Being told that you or a loved one have a serious illness is frightening but imagine trying to navigate an end-of-life journey with clinicians who don’t speak your language or understand your culture.
At one of the most difficult points in your life, you wonder how you will get the answers you’re seeking and the care and compassion you need.
Care Dimensions’ RN Luz Tejeda helps put those fears to rest for Spanish-speaking hospice patients and their families north of Boston. Having grown up and worked as a nurse in the Dominican Republic, she bridges language and cultural gaps between hospice clinicians and their Spanish-speaking patients and families.
“I am motivated to help my people,” says Tejeda, 73, who came to the United States 31 years ago after waiting nine years for her visa application to be processed. “I understand the culture and know how to talk with them, and they’re happy to have me. I get information that an English-only speaking nurse can’t. They know I understand their needs and culture, which means that I can communicate with them in a way they know and accept.

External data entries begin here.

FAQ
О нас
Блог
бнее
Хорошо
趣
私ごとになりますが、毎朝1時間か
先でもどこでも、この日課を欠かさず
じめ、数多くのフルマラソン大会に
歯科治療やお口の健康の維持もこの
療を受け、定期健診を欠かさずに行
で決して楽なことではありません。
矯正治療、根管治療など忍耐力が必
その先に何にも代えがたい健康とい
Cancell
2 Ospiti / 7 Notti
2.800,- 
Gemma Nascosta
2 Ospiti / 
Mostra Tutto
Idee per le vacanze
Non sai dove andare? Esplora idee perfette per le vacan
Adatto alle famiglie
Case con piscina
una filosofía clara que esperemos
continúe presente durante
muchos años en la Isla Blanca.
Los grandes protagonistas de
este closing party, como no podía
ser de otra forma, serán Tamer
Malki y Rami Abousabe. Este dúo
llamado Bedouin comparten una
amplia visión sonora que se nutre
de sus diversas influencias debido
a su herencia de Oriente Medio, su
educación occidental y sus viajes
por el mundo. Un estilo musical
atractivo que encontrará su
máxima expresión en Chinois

“Education is a big part of being a hospice nurse because you need to educate the family about what is going on, and what to expect when the time comes,” Tejeda continues. “And when you do that, they go from being worried about the unknown to being calm and prepared. When I see that I’ve made a difference for someone, that makes me happy no matter how busy I am.”
“Luz epitomizes what it means to be culturally competent as she works with all of our families,” notes Clinical Manager Sydney Dolat. “Often when Spanish-speaking patients come onto our hospice service, they have a hard time accepting that their loved one is dying and letting go of curative care measures. Luz can talk with them and help them understand the benefits of hospice, primarily keeping the patient comfortable and pain-free.

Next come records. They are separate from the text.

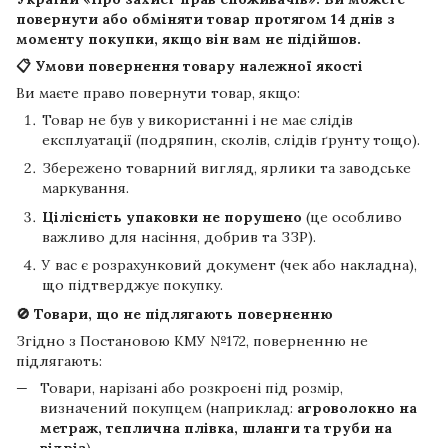
повернути або обміняти товар протягом
14 днів
з
моменту покупки, якщо він вам не підійшов.
📋 Умови повернення товару належної якості
Ви маєте право повернути товар, якщо:
Товар не був у використанні і не має слідів
експлуатації (подряпин, сколів, слідів ґрунту тощо).
Збережено товарний вигляд, ярлики та заводське
маркування.
Цілісність упаковки не порушено
(це особливо
важливо для насіння, добрив та ЗЗР).
У вас є розрахунковий документ (чек або накладна),
що підтверджує покупку.
🚫 Товари, що не підлягають поверненню
Згідно з Постановою КМУ №172, поверненню не
підлягають:
Товари, нарізані або розкроєні під розмір,
визначений покупцем (наприклад:
агроволокно на
метраж, теплична плівка, шланги та труби на
відріз
).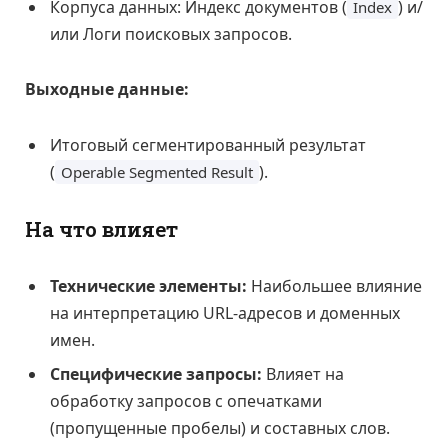
Корпуса данных: Индекс документов (
) и/
Index
или Логи поисковых запросов.
Выходные данные:
Итоговый сегментированный результат
(
).
Operable Segmented Result
На что влияет
Технические элементы:
Наибольшее влияние
на интерпретацию URL-адресов и доменных
имен.
Специфические запросы:
Влияет на
обработку запросов с опечатками
(пропущенные пробелы) и составных слов.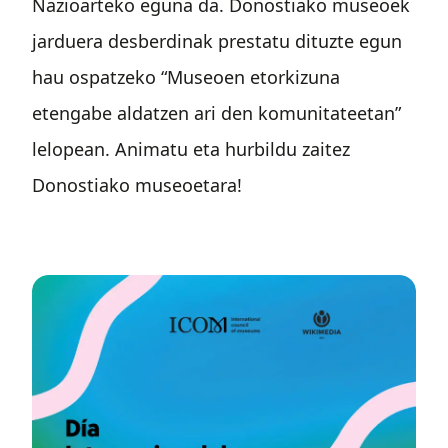
Nazioarteko eguna da. Donostiako museoek
jarduera desberdinak prestatu dituzte egun
hau ospatzeko “Museoen etorkizuna
etengabe aldatzen ari den komunitateetan”
lelopean. Animatu eta hurbildu zaitez
Donostiako museoetara!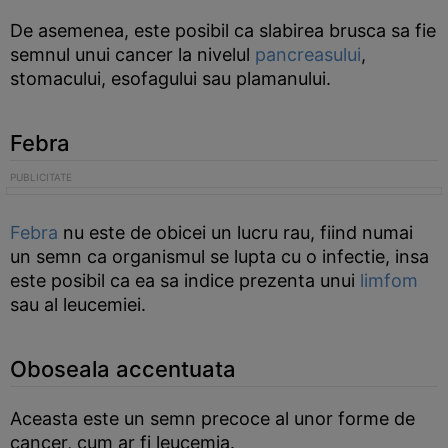
De asemenea, este posibil ca slabirea brusca sa fie
semnul unui cancer la nivelul
pancreasului
,
stomacului, esofagului sau plamanului.
Febra
Febra
nu este de obicei un lucru rau, fiind numai
un semn ca organismul se lupta cu o infectie, insa
este posibil ca ea sa indice prezenta unui
limfom
sau al leucemiei.
Oboseala accentuata
Aceasta este un semn precoce al unor forme de
cancer, cum ar fi leucemia.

“Earning their trust is what makes Luz such an influential nurse,” Dolat adds. “She also will accompany other RN case managers on visits with Spanish-speaking patients to have difficult conversations in their own language. This makes such a difference. Luz can go beyond the role of an interpreter and can expound on questions or concerns. This is invaluable.”
Tejeda knew as a young girl that she wanted to be a nurse, but her path to becoming a hospice RN in the U.S. was a long one that took dedication and perseverance. Her family began to immigrate to the U.S. in 1962; 20 years later, when she was a maternity nurse and her brother had U.S. citizenship, her long wait for a visa began. She learned to read and write English but had difficulty speaking and understanding it when she arrived in Lynn, MA, in 1991. She was 43, enrolled in an English as Second Language class at North Shore Community College, and took a job as an aide in a nursing home.
After becoming certified as a respiratory therapist and improving her English, she kept aspiring to the next step and completed an LPN course at the Chelsea Soldiers Home. She worked for a year at the state-run Tewksbury Hospital, then at long-term care facilities. Determined to become an RN, she took online classes at night while working full-time and passed the exam in 2011.
While working an LPN at a nursing home, Tejeda met some Care Dimensions nurses and took end-of-life care courses. “I was always sensitive when people were dying in my care and I was able to recommend Care Dimensions for hospice when I noticed a patient was dying,” she recalls. Armed with her RN license in 2014, she applied for and was accepted as a hospice nurse at Care Dimensions.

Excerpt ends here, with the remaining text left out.